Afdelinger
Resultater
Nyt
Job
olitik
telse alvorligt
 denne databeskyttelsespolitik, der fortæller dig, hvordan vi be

--

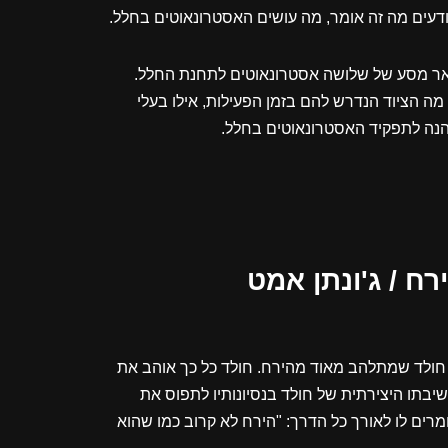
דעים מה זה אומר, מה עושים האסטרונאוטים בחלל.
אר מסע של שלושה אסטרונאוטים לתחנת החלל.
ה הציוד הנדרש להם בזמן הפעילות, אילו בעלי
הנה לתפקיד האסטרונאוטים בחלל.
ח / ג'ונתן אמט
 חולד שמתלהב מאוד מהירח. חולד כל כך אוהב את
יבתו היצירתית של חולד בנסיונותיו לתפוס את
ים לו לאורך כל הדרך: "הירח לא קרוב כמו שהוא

...

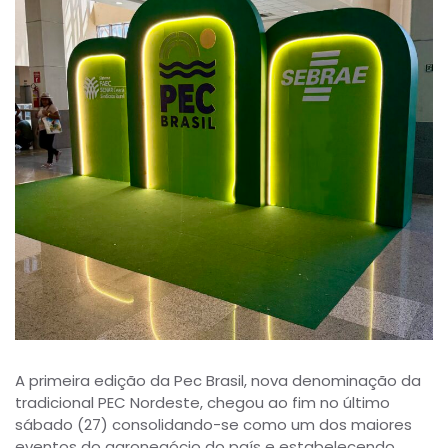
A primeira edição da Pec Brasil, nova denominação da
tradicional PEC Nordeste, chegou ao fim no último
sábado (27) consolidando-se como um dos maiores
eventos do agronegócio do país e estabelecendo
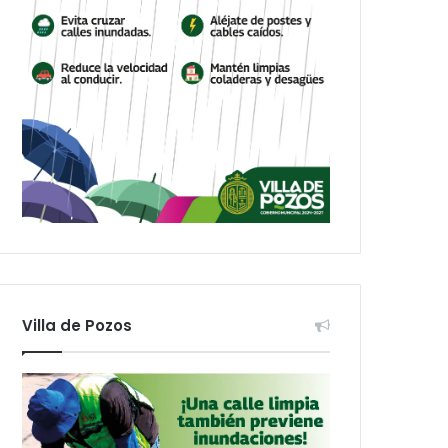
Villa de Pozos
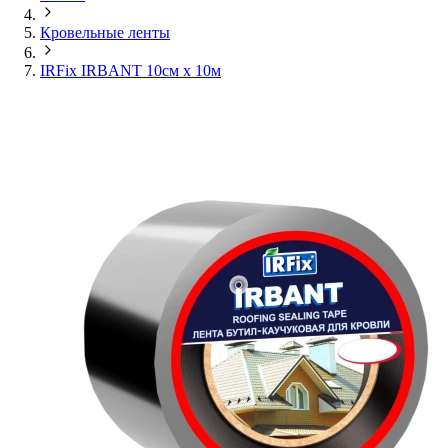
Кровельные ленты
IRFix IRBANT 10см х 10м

→ What is needed
Return only the number of lines above that include "בחלל".

→ Response to the task
2